**Assignment**
When you reach the records below, output every one exactly as written but leave out any pictures.

(Extracted page text data)

= Beginning of Section =

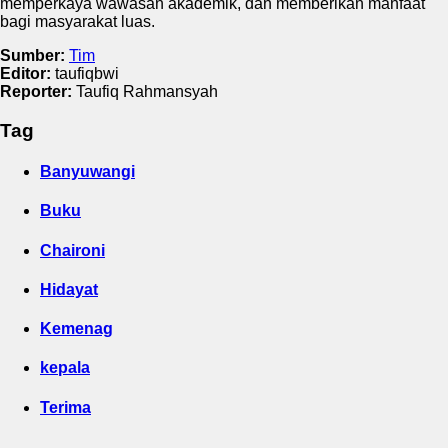
memperkaya wawasan akademik, dan memberikan manfaat
bagi masyarakat luas.
Sumber:
Tim
Editor:
taufiqbwi
Reporter:
Taufiq Rahmansyah
Tag
Banyuwangi
Buku
Chaironi
Hidayat
Kemenag
kepala
Terima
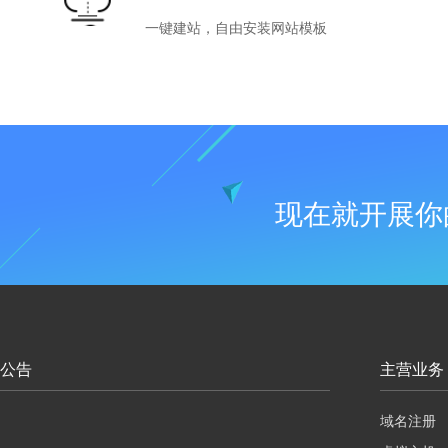
一键建站，自由安装网站模板
现在就开展你
公告
主营业务
域名注册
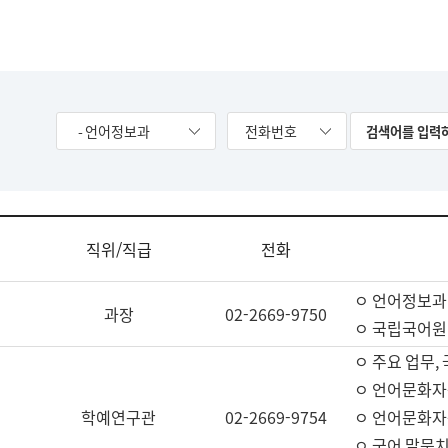
- 언어정보과
전화번호
직위/직급
전화
ㅇ 언어정보과
과장
02-2669-9750
ㅇ 국립국어원
ㅇ 주요 업무,
ㅇ 언어문화자
학예연구관
02-2669-9754
ㅇ 언어문화자
ㅇ 국어 말뭉치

= End of Section =

**Finished exercise**
memperkaya wawasan akademik, dan memberikan manfaat
bagi masyarakat luas.
Sumber:
Tim
Editor:
taufiqbwi
Reporter:
Taufiq Rahmansyah
Tag
Banyuwangi
Buku
Chaironi
Hidayat
Kemenag
kepala
Terima
一键建站，自由安装网站模板
现在就开展你
公告
主营业务
域名注册
- 언어정보과
전화번호
직위/직급
전화
ㅇ 언어정보과
과장
02-2669-9750
ㅇ 국립국어원
ㅇ 주요 업무,
ㅇ 언어문화자
학예연구관
02-2669-9754
ㅇ 언어문화자
ㅇ 국어 말뭉치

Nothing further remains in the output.